[SOURCE DATA Boundary: Start]
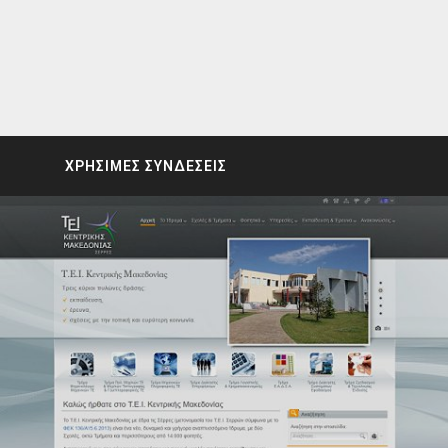
ΧΡΗΣΙΜΕΣ ΣΥΝΔΕΣΕΙΣ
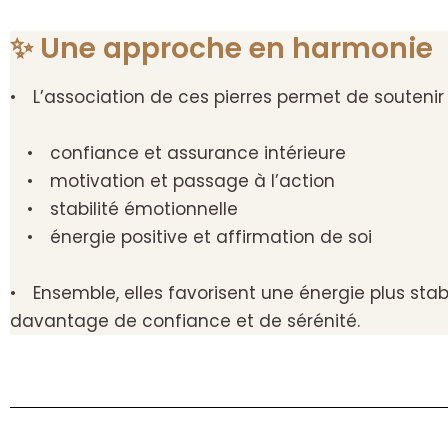
✨ Une approche en harmonie
• L’association de ces pierres permet de soutenir 
• confiance et assurance intérieure
• motivation et passage à l’action
• stabilité émotionnelle
• énergie positive et affirmation de soi
• Ensemble, elles favorisent une énergie plus sta
davantage de confiance et de sérénité.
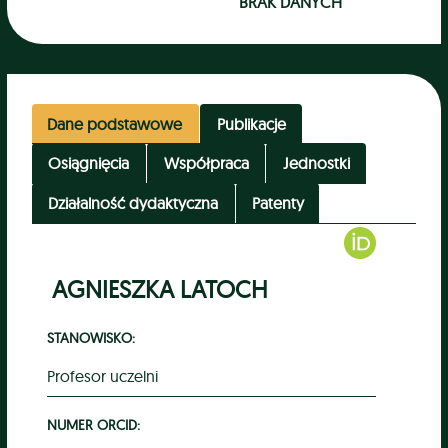
BRAK DANYCH
Dane podstawowe
Publikacje
Osiągnięcia
Współpraca
Jednostki
Działalność dydaktyczna
Patenty
AGNIESZKA LATOCH
STANOWISKO:
Profesor uczelni
NUMER ORCID:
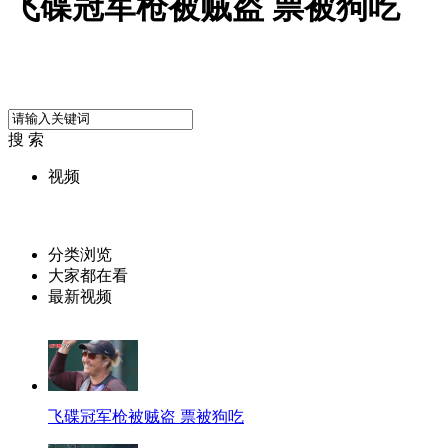
飞碟冠军枪被贼盗 票被狗吃
搜 索
视频
分类浏览
大家都在看
最新视频
飞碟冠军枪被贼盗 票被狗吃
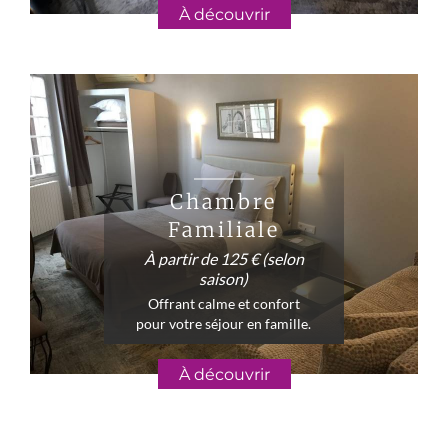
À découvrir
Chambre
Familiale
À partir de 125 € (selon
saison)
Offrant calme et confort
pour votre séjour en famille.
À découvrir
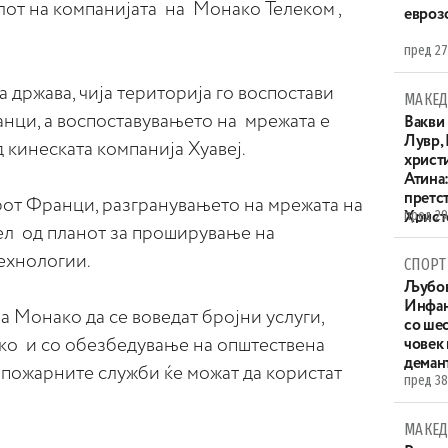
от на компанијата на Монако Телеком ,
евроз
пред 27
 држава, чија територија го воспостави
МАКЕД
анци, а воспоставувањето на мрежата е
Вакви
Лувр,
кинеската компанија Хуавеј.
христи
Атина
претс
рот Франци, разгранувањето на мрежата на
пред 29
Христо
ел од планот за проширување на
XIV в
ехнологии.
СПОРТ
Љубов
Инфан
 Монако да се воведат бројни услуги,
со ше
ако и со обезбедување на општествена
човек
деман
, пожарните служби ќе можат да користат
пред 38
МАКЕД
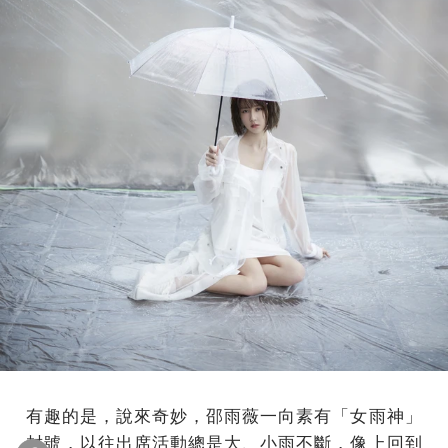
有趣的是，說來奇妙，邵雨薇一向素有「女雨神」
封號，以往出席活動總是大、小雨不斷，像上回到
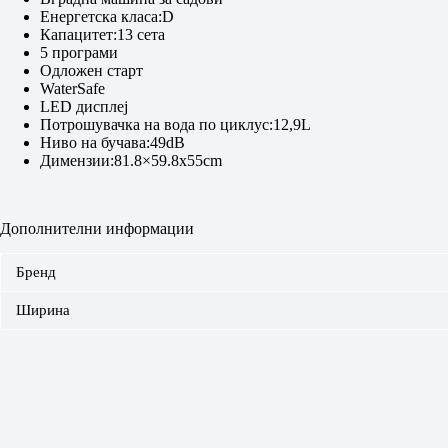
Енергетска класа:D
Капацитет:13 сета
5 програми
Одложен старт
WaterSafe
LED дисплеј
Потрошувачка на вода по циклус:12,9L
Ниво на бучава:49dB
Димензии:81.8×59.8x55cm
Дополнителни информации
Бренд
Ширина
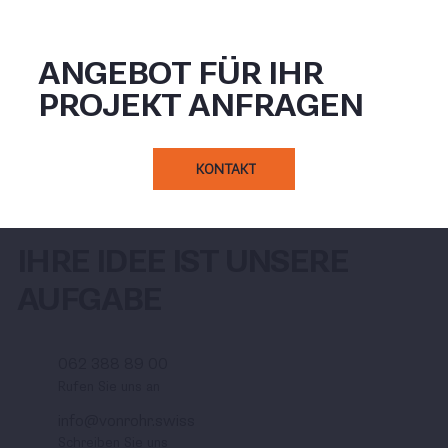
ANGEBOT FÜR IHR
PROJEKT ANFRAGEN
KONTAKT
IHRE IDEE IST UNSERE
AUFGABE
062 388 89 00
Rufen Sie uns an
info@vonrohr.swiss
Schreiben Sie uns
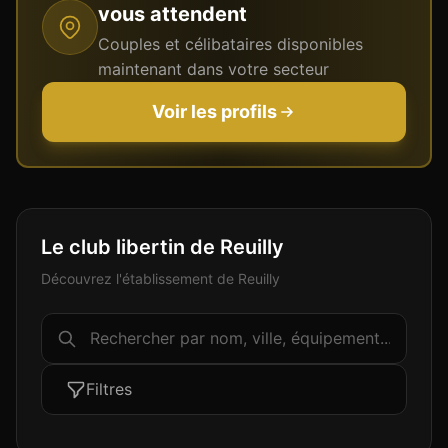
vous attendent
Couples et célibataires disponibles
maintenant dans votre secteur
Voir les profils
Le club libertin de Reuilly
Découvrez l'établissement de Reuilly
Filtres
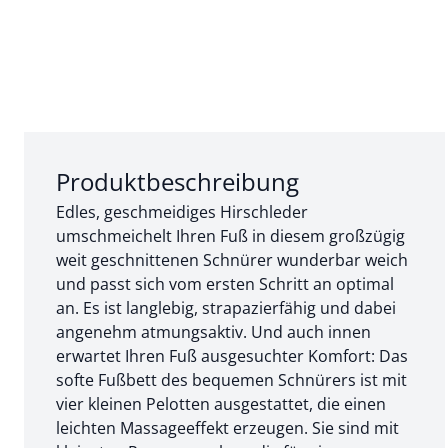
Abschnitt 1 von 3:
Produktbeschreibung
Edles, geschmeidiges Hirschleder
umschmeichelt Ihren Fuß in diesem großzügig
weit geschnittenen Schnürer wunderbar weich
und passt sich vom ersten Schritt an optimal
an. Es ist langlebig, strapazierfähig und dabei
angenehm atmungsaktiv. Und auch innen
erwartet Ihren Fuß ausgesuchter Komfort: Das
softe Fußbett des bequemen Schnürers ist mit
vier kleinen Pelotten ausgestattet, die einen
leichten Massageeffekt erzeugen. Sie sind mit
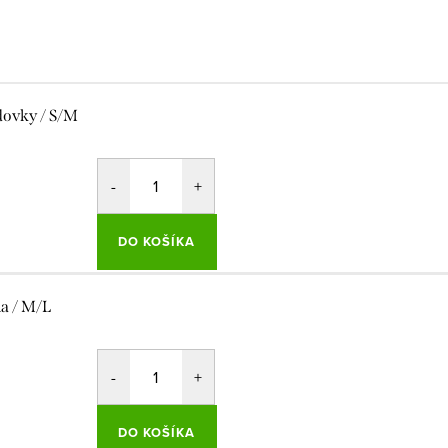
dovky / S/M
DO KOŠÍKA
la / M/L
DO KOŠÍKA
[SOURCE DATA Boundary: End]
• **EXERCISE AIM**: Where the material above includes pictures, omit them and retype everything else exactly.

• **EXPECTED ANSWER**:
ΧΡΗΣΙΜΕΣ ΣΥΝΔΕΣΕΙΣ
✨ Une approche en harmonie
• L’association de ces pierres permet de soutenir 
• confiance et assurance intérieure
• motivation et passage à l’action
• stabilité émotionnelle
• énergie positive et affirmation de soi
• Ensemble, elles favorisent une énergie plus sta
davantage de confiance et de sérénité.
BRAK DANYCH
Dane podstawowe
Publikacje
Osiągnięcia
Współpraca
Jednostki
Działalność dydaktyczna
Patenty
AGNIESZKA LATOCH
STANOWISKO:
Profesor uczelni
NUMER ORCID:
飞碟冠军枪被贼盗 票被狗吃
搜 索
视频
分类浏览
大家都在看
最新视频
飞碟冠军枪被贼盗 票被狗吃
À découvrir
Chambre
Familiale
À partir de 125 € (selon
saison)
Offrant calme et confort
pour votre séjour en famille.
À découvrir
от на компанијата на Монако Телеком ,
евроз
пред 27
 држава, чија територија го воспостави
МАКЕД
анци, а воспоставувањето на мрежата е
Вакви
Лувр,
кинеската компанија Хуавеј.
христи
Атина
претс
рот Франци, разгранувањето на мрежата на
пред 29
Христо
ел од планот за проширување на
XIV в
ехнологии.
СПОРТ
Љубов
Инфан
 Монако да се воведат бројни услуги,
со ше
ако и со обезбедување на општествена
човек
деман
, пожарните служби ќе можат да користат
пред 38
МАКЕД
有趣的是，說來奇妙，邵雨薇一向素有「女雨神」
封號，以往出席活動總是大、小雨不斷，像上回到
Енергетска класа:D
Капацитет:13 сета
5 програми
Одложен старт
WaterSafe
LED дисплеј
Потрошувачка на вода по циклус:12,9L
Ниво на бучава:49dB
Димензии:81.8×59.8x55cm
Дополнителни информации
Бренд
Ширина
ANGEBOT FÜR IHR
PROJEKT ANFRAGEN
KONTAKT
IHRE IDEE IST UNSERE
AUFGABE
062 388 89 00
Rufen Sie uns an
info@vonrohr.swiss
Schreiben Sie uns
vous attendent
Couples et célibataires disponibles
maintenant dans votre secteur
Voir les profils
Le club libertin de Reuilly
Découvrez l'établissement de Reuilly
Filtres
Abschnitt 1 von 3:
Produktbeschreibung
Edles, geschmeidiges Hirschleder
umschmeichelt Ihren Fuß in diesem großzügig
weit geschnittenen Schnürer wunderbar weich
und passt sich vom ersten Schritt an optimal
an. Es ist langlebig, strapazierfähig und dabei
angenehm atmungsaktiv. Und auch innen
erwartet Ihren Fuß ausgesuchter Komfort: Das
softe Fußbett des bequemen Schnürers ist mit
vier kleinen Pelotten ausgestattet, die einen
leichten Massageeffekt erzeugen. Sie sind mit
dovky / S/M
DO KOŠÍKA
la / M/L
DO KOŠÍKA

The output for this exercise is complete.